▸ INFORMATION PROVIDED

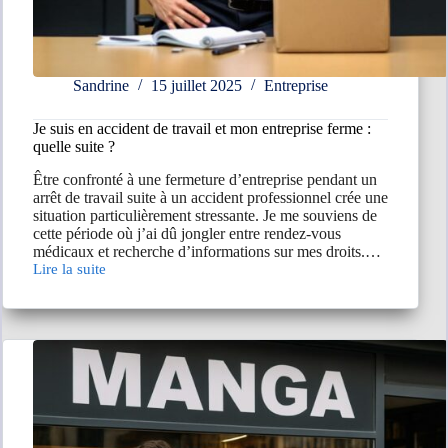
Sandrine
15 juillet 2025
Entreprise
Je suis en accident de travail et mon entreprise ferme :
quelle suite ?
Être confronté à une fermeture d’entreprise pendant un
arrêt de travail suite à un accident professionnel crée une
situation particulièrement stressante. Je me souviens de
cette période où j’ai dû jongler entre rendez-vous
médicaux et recherche d’informations sur mes droits.…
Lire la suite
Je
suis
en
accident
de
travail
et
mon
entreprise
ferme
:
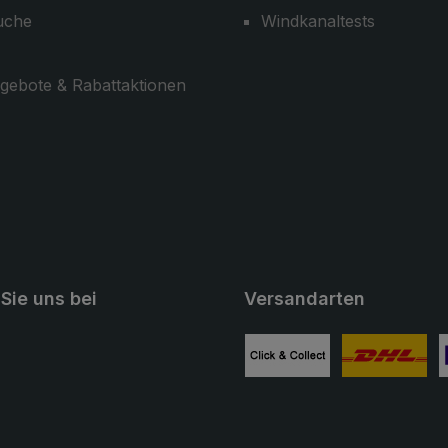
uche
Windkanaltests
gebote & Rabattaktionen
Sie uns bei
Versandarten
ube
Benutzerdefiniertes Bild 1
Benutzerdefini
B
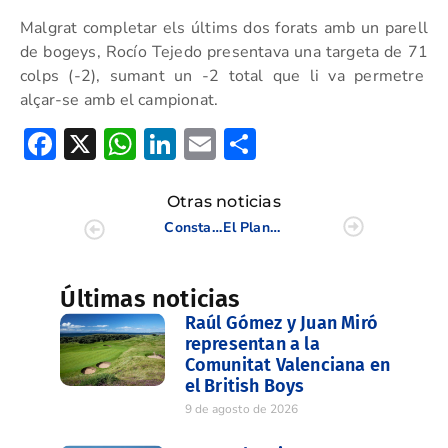
Malgrat completar els últims dos forats amb un parell
de bogeys, Rocío Tejedo presentava una targeta de 71
colps (-2), sumant un -2 total que li va permetre
alçar-se amb el campionat.
Facebook
X
WhatsApp
LinkedIn
Email
Compartir
Otras noticias
Constantin Schwierz se adjudica el Seve Ballesteros PGA Spain Tour de Benidorm
El Plantío Golf acoge la primera prueba de la II Copa Juvenil Alicante
Últimas noticias
Raúl Gómez y Juan Miró
representan a la
Comunitat Valenciana en
el British Boys
9 de agosto de 2026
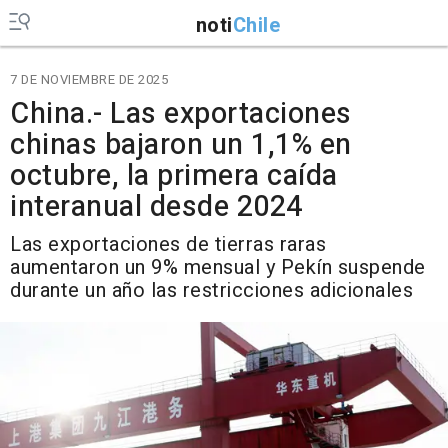
noti
Chile
7 DE NOVIEMBRE DE 2025
China.- Las exportaciones
chinas bajaron un 1,1% en
octubre, la primera caída
interanual desde 2024
Las exportaciones de tierras raras
aumentaron un 9% mensual y Pekín suspende
durante un año las restricciones adicionales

▸ WHAT THE TASK ASKS
Could you copy each line of the material that holds "suite"?

▸ COMPLETED EXERCISE
quelle suite ?
arrêt de travail suite à un accident professionnel crée une
Lire la suite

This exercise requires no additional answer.